Thirteen months ago we had the 50th anniversary of Sputnik [note 1]. More recently there was the 50th anniversary of the establishment of NASA. Next year the 40th anniversary of the first Moon landing will certainly attract much attention. In just two years time, 2 Nov. 2010 should see ten full years of continuous occupation of the ISS, the first space station to achieve this (the record for continuous occupation set on Mir was 9 years 354 days). And on 12 April 2011 we will have completed 50 orbits of the Sun since Yuri Gagarin flew a single one around Earth.
Meanwhile the British Interplanetary Society has embarked on a special study (in which I am a participant) of where spaceflight could be in 2033, the centenary of the foundation of the BIS. This continues the theme of its one-day symposium last April, "Next Steps for Space Infrastructure" .
As I think about where we could or should be a quarter century and more from today, I want to contrast two paradigms of future development: Business As Usual versus the Space Industrial Revolution.
The 18th-century Industrial Revolution began in Britain, with the adoption of the factory method of production by Arkwright, the revolution in steam power introducted by Watt and Boulton, and accelerating global trade in cotton, sugar, furs, spices and other commodities.
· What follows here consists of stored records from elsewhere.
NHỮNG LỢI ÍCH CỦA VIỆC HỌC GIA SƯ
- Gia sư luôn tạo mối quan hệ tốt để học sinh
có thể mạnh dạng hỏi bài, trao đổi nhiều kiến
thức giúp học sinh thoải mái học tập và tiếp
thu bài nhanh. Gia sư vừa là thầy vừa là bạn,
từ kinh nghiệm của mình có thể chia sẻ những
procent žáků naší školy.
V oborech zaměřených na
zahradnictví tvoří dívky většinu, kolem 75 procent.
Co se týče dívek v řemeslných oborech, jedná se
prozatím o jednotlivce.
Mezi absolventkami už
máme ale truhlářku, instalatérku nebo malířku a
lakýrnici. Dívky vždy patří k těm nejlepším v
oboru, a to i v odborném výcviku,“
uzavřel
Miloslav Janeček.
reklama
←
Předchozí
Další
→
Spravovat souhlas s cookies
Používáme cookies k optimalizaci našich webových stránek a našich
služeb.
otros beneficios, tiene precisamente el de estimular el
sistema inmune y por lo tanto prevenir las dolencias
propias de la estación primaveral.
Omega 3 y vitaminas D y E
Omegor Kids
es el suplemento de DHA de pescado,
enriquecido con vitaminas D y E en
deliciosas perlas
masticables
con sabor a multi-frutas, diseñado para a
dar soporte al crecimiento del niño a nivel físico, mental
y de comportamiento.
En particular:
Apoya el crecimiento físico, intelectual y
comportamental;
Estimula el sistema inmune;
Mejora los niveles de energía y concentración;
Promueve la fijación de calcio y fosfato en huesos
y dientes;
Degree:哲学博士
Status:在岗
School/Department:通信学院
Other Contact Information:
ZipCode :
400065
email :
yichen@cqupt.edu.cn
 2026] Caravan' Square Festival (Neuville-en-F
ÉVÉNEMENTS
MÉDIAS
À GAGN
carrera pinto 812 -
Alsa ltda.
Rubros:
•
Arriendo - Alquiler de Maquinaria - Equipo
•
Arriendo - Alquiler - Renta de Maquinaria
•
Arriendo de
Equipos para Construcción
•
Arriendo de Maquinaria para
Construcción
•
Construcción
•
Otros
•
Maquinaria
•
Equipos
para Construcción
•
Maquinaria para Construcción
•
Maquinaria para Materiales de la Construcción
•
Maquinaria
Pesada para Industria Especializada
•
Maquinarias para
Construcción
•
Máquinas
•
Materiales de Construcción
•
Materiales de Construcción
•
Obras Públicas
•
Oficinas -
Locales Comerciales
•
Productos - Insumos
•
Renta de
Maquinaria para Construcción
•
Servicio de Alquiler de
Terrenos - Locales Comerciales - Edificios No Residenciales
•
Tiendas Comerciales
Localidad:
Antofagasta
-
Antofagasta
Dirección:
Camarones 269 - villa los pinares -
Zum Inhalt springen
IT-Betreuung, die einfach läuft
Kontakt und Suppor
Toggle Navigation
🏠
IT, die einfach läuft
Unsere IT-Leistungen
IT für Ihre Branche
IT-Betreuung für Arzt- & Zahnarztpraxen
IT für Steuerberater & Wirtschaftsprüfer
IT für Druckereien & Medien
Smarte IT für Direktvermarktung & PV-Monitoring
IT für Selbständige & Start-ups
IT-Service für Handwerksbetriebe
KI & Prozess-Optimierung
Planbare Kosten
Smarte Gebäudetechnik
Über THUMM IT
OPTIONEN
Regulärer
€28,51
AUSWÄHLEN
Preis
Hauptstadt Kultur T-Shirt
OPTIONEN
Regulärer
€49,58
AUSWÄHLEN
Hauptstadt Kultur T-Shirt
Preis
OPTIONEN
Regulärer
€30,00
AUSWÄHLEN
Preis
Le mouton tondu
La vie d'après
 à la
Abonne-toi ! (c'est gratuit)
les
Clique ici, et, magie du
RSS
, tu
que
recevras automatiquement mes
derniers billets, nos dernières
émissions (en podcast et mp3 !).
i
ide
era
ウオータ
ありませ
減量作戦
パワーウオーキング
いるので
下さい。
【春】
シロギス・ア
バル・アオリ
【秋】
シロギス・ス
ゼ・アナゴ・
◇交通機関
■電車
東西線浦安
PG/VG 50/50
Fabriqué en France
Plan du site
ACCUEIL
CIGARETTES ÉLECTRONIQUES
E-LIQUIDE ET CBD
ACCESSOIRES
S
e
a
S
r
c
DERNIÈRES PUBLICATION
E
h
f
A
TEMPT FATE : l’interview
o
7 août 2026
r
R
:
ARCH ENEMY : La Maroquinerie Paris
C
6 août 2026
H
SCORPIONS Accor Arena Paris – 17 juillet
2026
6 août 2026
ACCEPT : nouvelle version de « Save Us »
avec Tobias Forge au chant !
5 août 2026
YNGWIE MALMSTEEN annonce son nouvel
There was what economists regard as a "take-off into self-sustained growth"  -- not just simple economic expansion, but a whole variety of factors acting in concert through positive feedbacks to propel society through a quantum leap from one level of activity to a qualitatively different, vastly more active and more complex, one.
Could an analogous transformation of society happen through enterprise in space?
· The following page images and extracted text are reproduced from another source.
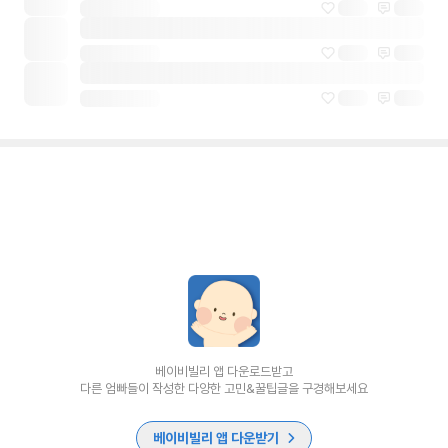
베이비빌리 앱 다운로드받고
다른 엄빠들이 작성한 다양한 고민&꿀팁글을 구경해보세요
베이비빌리 앱 다운받기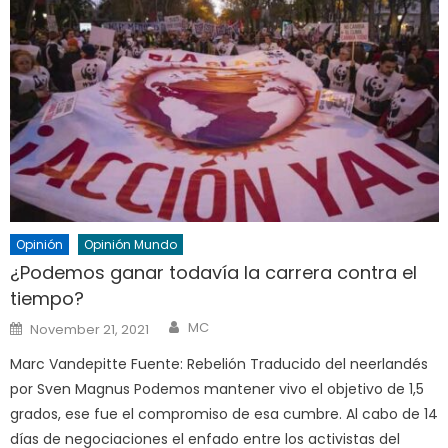
Opinión
Opinión Mundo
¿Podemos ganar todavía la carrera contra el
tiempo?
Author
Posted
MC
November 21, 2021
on
Marc Vandepitte Fuente: Rebelión Traducido del neerlandés
por Sven Magnus Podemos mantener vivo el objetivo de 1,5
grados, ese fue el compromiso de esa cumbre. Al cabo de 14
días de negociaciones el enfado entre los activistas del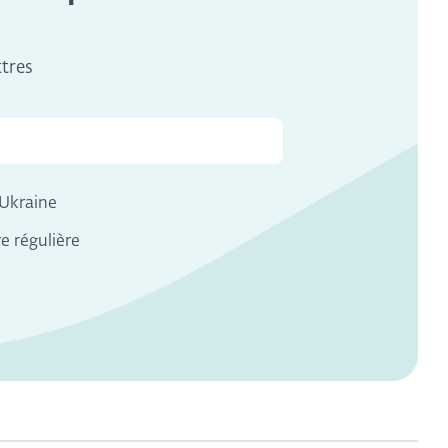
ttres
n Ukraine
e régulière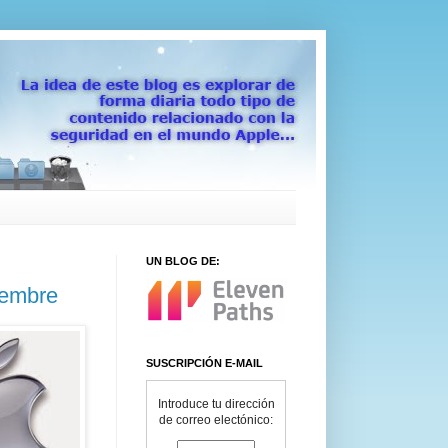
UN BLOG DE:
iembre
SUSCRIPCIÓN E-MAIL
Introduce tu dirección
de correo electónico: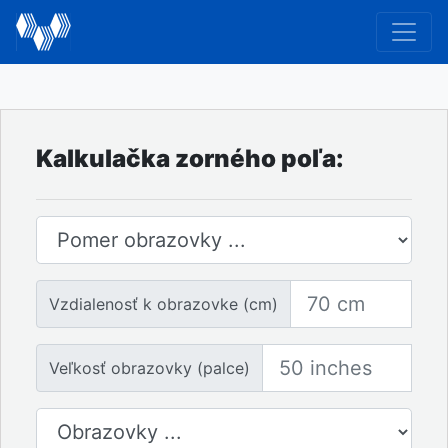
Kalkulačka zorného poľa:
Pomer obrazovky
Vzdialenosť k obrazovke
Vzdialenosť k obrazovke (cm)
Veľkosť obrazovky
Veľkosť obrazovky (palce)
Počet obrazoviek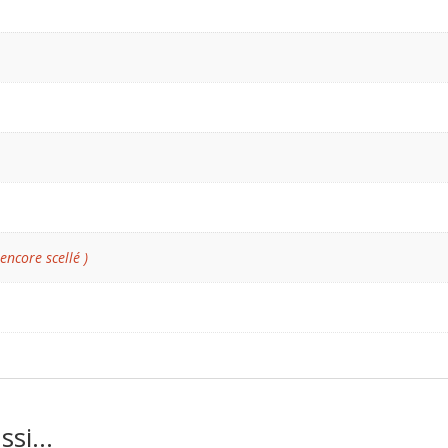
 encore scellé )
ussi…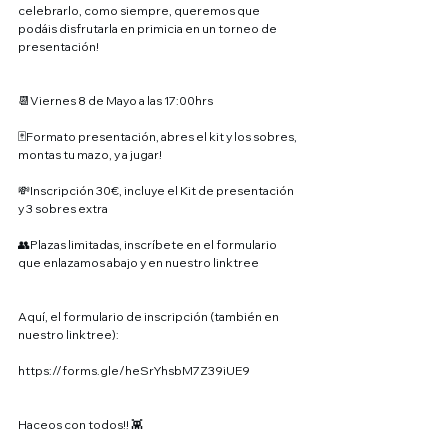
celebrarlo, como siempre, queremos que 
podáis disfrutarla en primicia en un torneo de 
presentación!
📆Viernes 8 de Mayo a las 17:00hrs
🃏Formato presentación, abres el kit y los sobres, 
montas tu mazo, y a jugar!
💸Inscripción 30€, incluye el Kit de presentación 
y 3 sobres extra
👥Plazas limitadas, inscríbete en el formulario 
que enlazamos abajo y en nuestro linktree
Aquí, el formulario de inscripción (también en 
nuestro linktree):
https://forms.gle/heSrYhsbM7Z39iUE9
Haceos con todos!! 👾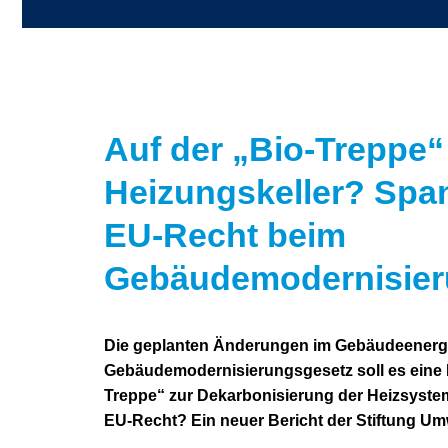
Auf der
„
Bio-Treppe
“
Heizungskeller? Spa
EU-Recht beim
Gebäudemodernisier
Die geplanten Änderungen im Gebäudeenergi
Gebäudemodernisierungsgesetz soll es eine R
Treppe“ zur Dekarbonisierung der Heizsyst
EU-Recht? Ein neuer Bericht der Stiftung U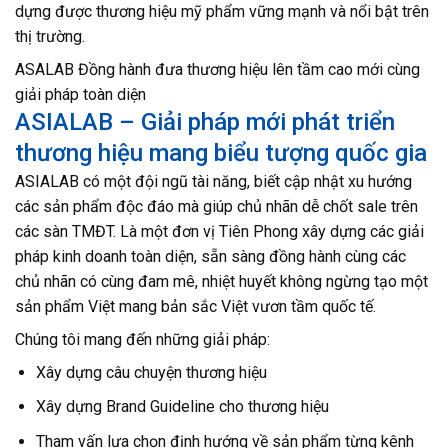
dựng được thương hiệu mỹ phẩm vững mạnh và nổi bật trên
thị trường.
ASALAB Đồng hành đưa thương hiệu lên tầm cao mới cùng
giải pháp toàn diện
ASIALAB – Giải pháp mới phát triển
thương hiệu mang biểu tượng quốc gia
ASIALAB có một đội ngũ tài năng, biết cập nhật xu hướng
các sản phẩm độc đáo mà giúp chủ nhãn dễ chốt sale trên
các sàn TMĐT. Là một đơn vị Tiên Phong xây dựng các giải
pháp kinh doanh toàn diện, sẵn sàng đồng hành cùng các
chủ nhãn có cùng đam mê, nhiệt huyết không ngừng tạo một
sản phẩm Việt mang bản sắc Việt vươn tầm quốc tế.
Chúng tôi mang đến những giải pháp:
Xây dựng câu chuyện thương hiệu
Xây dựng Brand Guideline cho thương hiệu
Tham vấn lựa chọn định hướng về sản phẩm từng kênh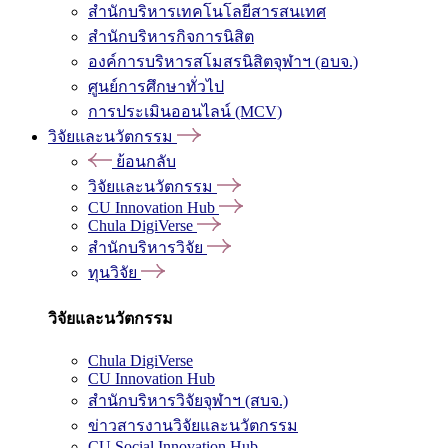
สำนักบริหารเทคโนโลยีสารสนเทศ
สำนักบริหารกิจการนิสิต
องค์การบริหารสโมสรนิสิตจุฬาฯ (อบจ.)
ศูนย์การศึกษาทั่วไป
การประเมินออนไลน์ (MCV)
วิจัยและนวัตกรรม
ย้อนกลับ
วิจัยและนวัตกรรม
CU Innovation Hub
Chula DigiVerse
สำนักบริหารวิจัย
ทุนวิจัย
วิจัยและนวัตกรรม
Chula DigiVerse
CU Innovation Hub
สำนักบริหารวิจัยจุฬาฯ (สบจ.)
ข่าวสารงานวิจัยและนวัตกรรม
CU Social Innovation Hub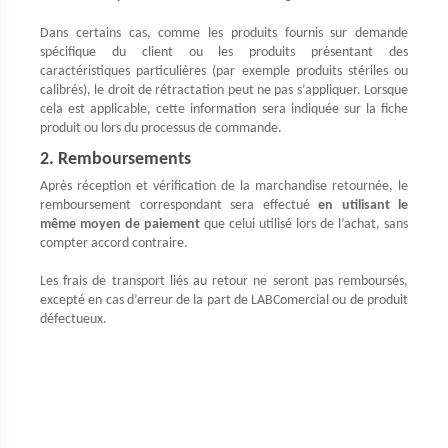
Dans certains cas, comme les produits fournis sur demande
spécifique du client ou les produits présentant des
caractéristiques particulières (par exemple produits stériles ou
calibrés), le droit de rétractation peut ne pas s’appliquer. Lorsque
cela est applicable, cette information sera indiquée sur la fiche
produit ou lors du processus de commande.
2. Remboursements
Après réception et vérification de la marchandise retournée, le
remboursement correspondant sera effectué
en utilisant le
même moyen de paiement
que celui utilisé lors de l’achat, sans
compter accord contraire.
Les frais de transport liés au retour ne seront pas remboursés,
excepté en cas d’erreur de la part de LABComercial ou de produit
défectueux.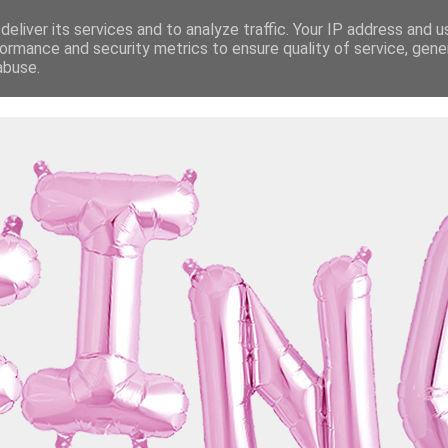
eliver its services and to analyze traffic. Your IP address and 
ormance and security metrics to ensure quality of service, gen
abuse.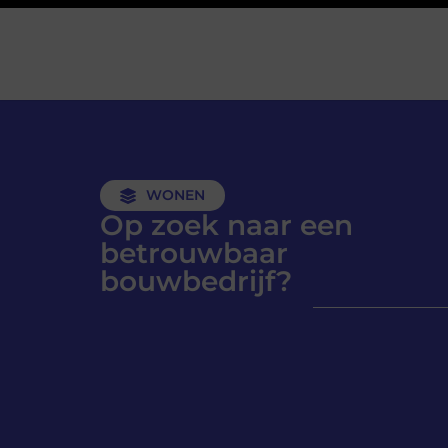
WONEN
Op zoek naar een
betrouwbaar
bouwbedrijf?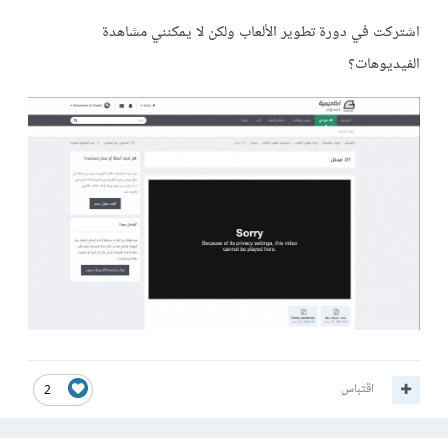
اشتركت في دورة تطوير الألعاب ولكن لا يمكنني مشاهدة
الفيديوهات؟
اقتباس
2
Clearly, a vast resource base of power and raw materials exists in space. And just as global trade and colonisation both demanded and stimulated the new technologies of steam, the telegraph, and ultimately the jet engine and the satellite, so Solar System colonisation will proceed in tandem with maturing technologies in rocket propulsion, life support, and mining, refining and manufacturing in low gravity and vacuum.
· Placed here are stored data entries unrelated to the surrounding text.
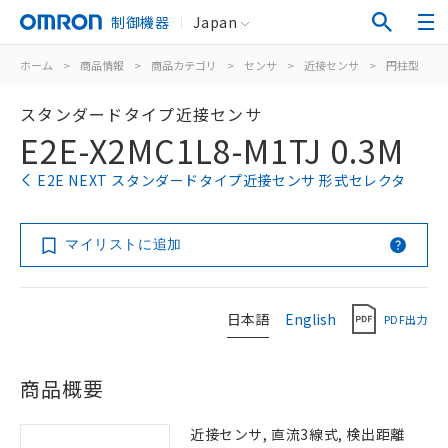
制御機器
Japan
ホーム
>
商品情報
>
商品カテゴリ
>
センサ
>
近接センサ
>
円柱型
>
スタンダードタイプ近接センサ
E2E-X2MC1L8-M1TJ 0.3M
E2E NEXT スタンダードタイプ近接センサ 形式セレクタ
マイリストに追加
日本語
English
PDF出力
商品概要
近接センサ, 直流3線式, 検出距離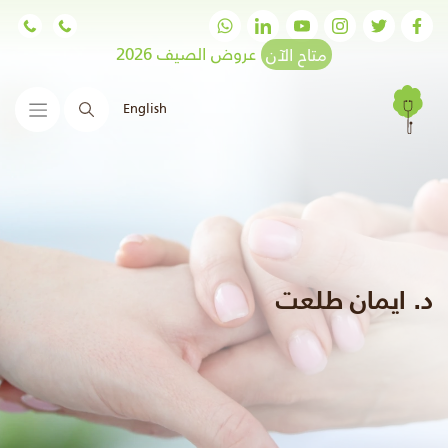
متاح الآن
عروض الصيف 2026
English
البحث
د. ايمان طلعت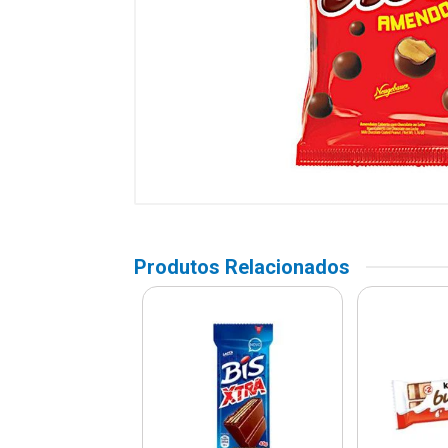
Produtos Relacionados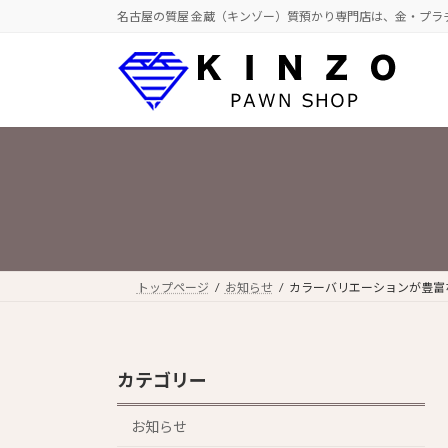
コ
ナ
名古屋の質屋 金蔵（キンゾー）質預かり専門店は、金・プラ
ン
ビ
テ
ゲ
ン
ー
ツ
シ
へ
ョ
ス
ン
キ
に
ッ
移
プ
動
トップページ
お知らせ
カラーバリエーションが豊富
カテゴリー
お知らせ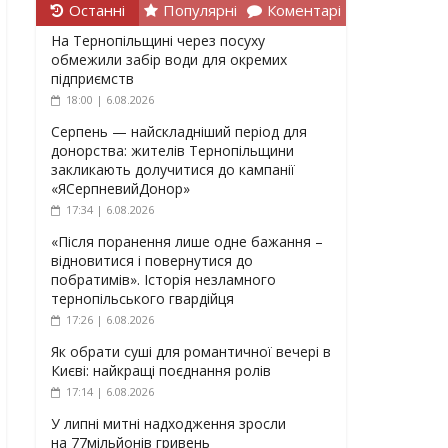
Останні
Популярні
Коментарі
На Тернопільщині через посуху
обмежили забір води для окремих
підприємств
18:00 | 6.08.2026
Серпень — найскладніший період для
донорства: жителів Тернопільщини
закликають долучитися до кампанії
«ЯСерпневийДонор»
17:34 | 6.08.2026
«Після поранення лише одне бажання –
відновитися і повернутися до
побратимів». Історія незламного
тернопільського гвардійця
17:26 | 6.08.2026
Як обрати суші для романтичної вечері в
Києві: найкращі поєднання ролів
17:14 | 6.08.2026
У липні митні надходження зросли
на 77мільйонів гривень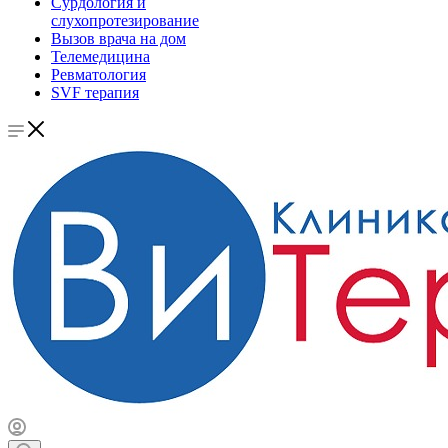
Сурдология и
слухопротезирование
Вызов врача на дом
Телемедицина
Ревматология
SVF терапия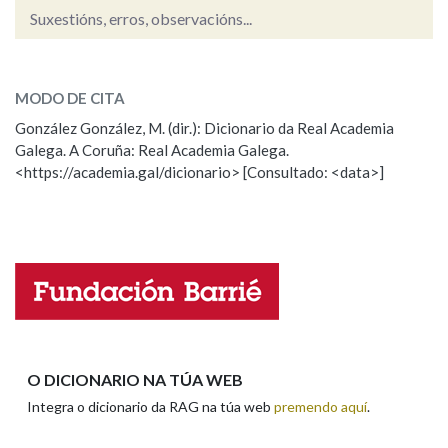
Suxestións, erros, observacións...
Na fraseoloxía
intricarse
SOBRE A PALABRA:
MODO DE CITA
ESCOLLE UNHA OPCIÓN:
González González, M. (dir.): Dicionario da Real Academia
OUTRAS OPCIÓNS DE BUSCA
Galega. A Coruña: Real Academia Galega.
Observación
Hai un erro na palabra
<https://academia.gal/dicionario> [Consultado: <data>]
Marcas gramaticais
Propoño mellorar a definición
Actualización
Falta unha voz
Pertence a
Nome
LIMPAR
BUSCA
Apelidos
O DICIONARIO NA TÚA WEB
Integra o dicionario da RAG na túa web
premendo aquí
.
I like to think that, whereas the 18th-century Industrial Revolution was characterised by accelerating production of coal and iron, so the Space Industrial Revolution will see accelerating production of solar power and asteroidal water -- these will be its two key strategic industries.
But notice the stark difference with the Business As Usual model espoused by space agency thinking. The peak of the ambition of the Global Exploration Strategy is focused on astronaut exploration of the Moon and Mars -- i.e. on reflying Apollo. The rockets and spacecraft will be bigger, the ultimate target is further away, and the theme will be international collaboration rather than a race, but it is still fundamentally Apollo revisited.
Considering the recent surge of interest in Mars, Alan Bond believes that by 2033 there will be an attempt to get to the Red Planet, as well as a permanent base on the Moon .
Well, sorry, Alan -- it would be nice to believe this, but you see the problem is that there are so many distractions on Earth. Governments just don't think of flights to the Moon and Mars as being very important in comparison with issues like energy, climate change, terrorism or social security.
When the demand for more oil and coal runs up against fears of climate change, when a new rogue state or terror gang challenges the West, maybe this time armed with nuclear weapons, when the USA is no longer the sole superpower but merely one among a dozen great powers jockeying for advantage, or when the baby boomers retire and demand pensions and health care, then how much money will be left for the Moon and Mars?
The space agency quandary is aptly illustrated by ESA's recent announcement that ExoMars will be delayed once again -- yet this is a single robotic probe, not remotely approaching a manned exploration mission in size. NASA, too, is being squeezed off the ISS by the gap in prospect between the last Shuttle and the first Orion, and by worsening relations with a reassertive Russia. The idealistic visions are being forced to confront political and economic reality.
Under the Business As Usual pattern, we can expect more grandiose projects of exploration with no practical utility -- modelled on the science, spinoff, inspiration and prestige paradigm -- which are virtually certain to suffer loss of political support and ultimate cancellation. If we are lucky, they will be cancelled after achieving their initial goals, like Apollo or the ISS. If unlucky, they will go the way of the X-33, the Hermès spaceplane, or Buran. But either way, their ultimate impact on the development of civilisation will be minimal.
Isn't it all too plausible that around 2060 a majority of the public will believe that the first manned landings on Mars, which actually took place 30 years earlier, were nothing more than special effects and computer graphics, and that the astronauts never left Earth?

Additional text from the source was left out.